At the hospital I couldn’t help smiling at everyone. So this is what the janitor who mops the floor here every night looks like, I thought. How nice it must be to work in such a place of drama, and so this will be my nurse. The labor room they put me in had a window, and I could see the sky lightening and the windows of a white clapboard church begin to glow. I liked it when the nurse slipped a crisp white institutional frock over me; it was as if someone were taking care of me, someone were dressing me, like a mother.
I climbed up on a high white bed and the nurses covered me with a soft beige blanket, and Charlie came in and held my hand. He looked out of place in his green sweater and old gray corduroy slacks while the rest of us were all in white.

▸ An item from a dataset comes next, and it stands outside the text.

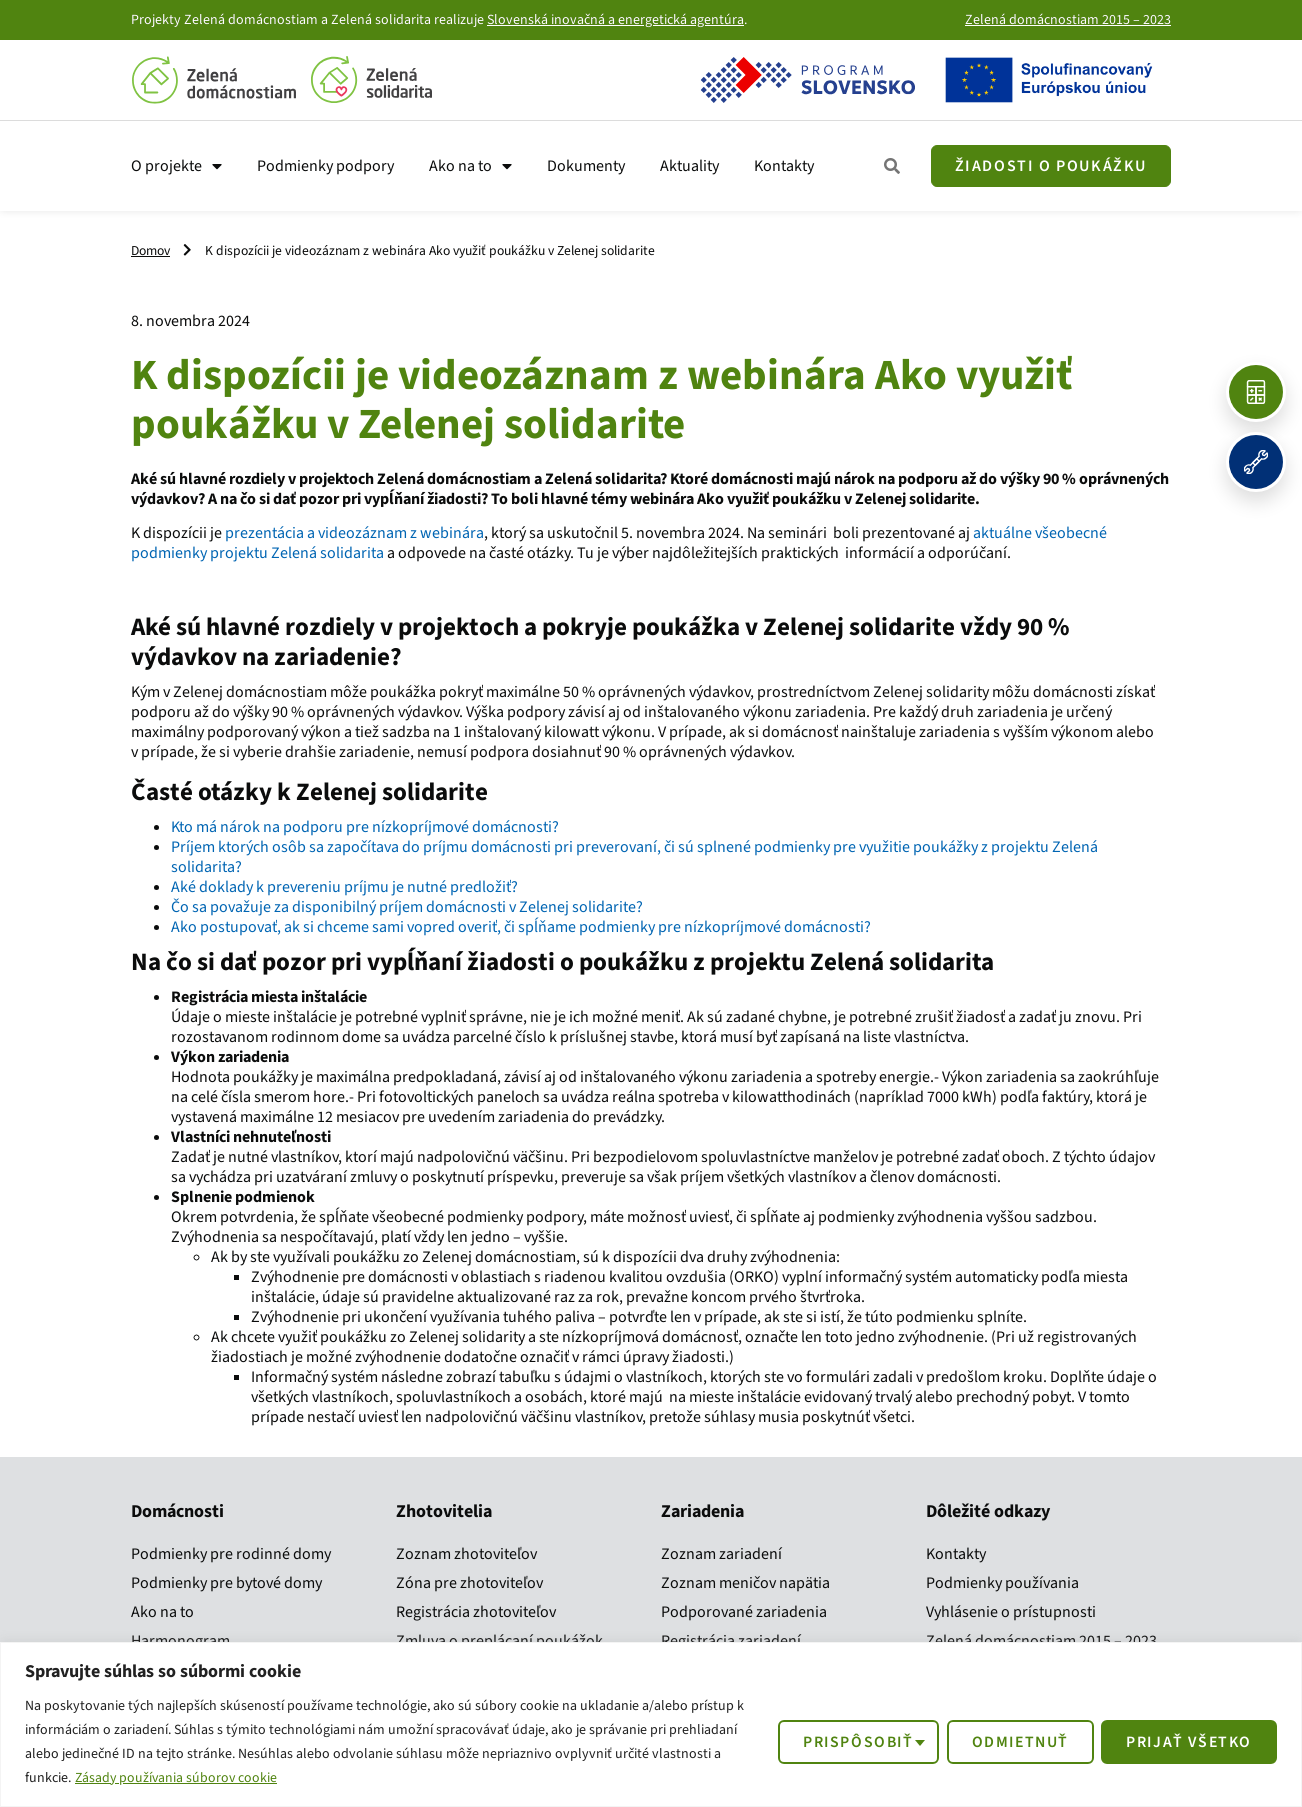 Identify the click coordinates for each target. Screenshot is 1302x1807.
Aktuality (689, 166)
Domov (150, 250)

“Charlie,” I said, “you promised you’d come into the delivery room with me. You promised.”
“I will,” he said. “I will. I’ll get the hospital garb on when the time comes
. But you’ve still got a long way to go.”
“How do you know?” I asked. I knew that Charlie had not been with Adelaide when Caroline and Cathy were born.

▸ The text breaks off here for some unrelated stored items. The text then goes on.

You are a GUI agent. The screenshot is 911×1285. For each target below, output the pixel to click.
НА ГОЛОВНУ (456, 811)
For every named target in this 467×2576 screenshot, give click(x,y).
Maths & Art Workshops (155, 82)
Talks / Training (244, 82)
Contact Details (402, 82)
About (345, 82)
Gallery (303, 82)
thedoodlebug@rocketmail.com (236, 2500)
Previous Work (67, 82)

“The nurses told me,” Charlie said. “They said that if you’re still smiling and joking around, you’ve got a long way to go.”
Hah, I thought to myself, will they have a surprise coming! I’m going to smile and joke through it all. Why not? It’s easy. To Charlie, I said, “Do I need some more lipstick?”
Charlie said, “Oh, Zelda, I love you.”
And of course the nurses were right. After a while I stopped smiling and joking and concentrated on breathing correctly and not screaming. After a while the nurses didn’t seem so cute or sweet and Charlie seemed absolutely irritating. It occurred to me in a rush that I was going to have to surrender myself to something out of my control. It was as if my greedy hardening stomach was trying to pull myself—the “I” of my self—out of my head, to pull it down to the center of my body, and when I finally realized that this was what was necessary I let go. And things began to move much more rapidly. I let go of myself, of my “I,” the I who was Zelda, who was thirty years old and had curly black hair and a ready smile, who knew about T. S. Eliot, who loved to ride horses through the woods. I let go. And my I, my self, seemed to suddenly sink and surge downward into the center of my being. I lost myself, I surrendered myself to the passionate lustful pain. Charlie held my hand and rubbed my back, but I was not with Charlie. And I was not with the baby. I was with, blended with, something else, some greedy, fierce, ripping power. Suddenly the clenched fist socked me in the small of my back, and my back arched, and I cried out in a way that I never would have let myself cry before. They took me to the delivery room.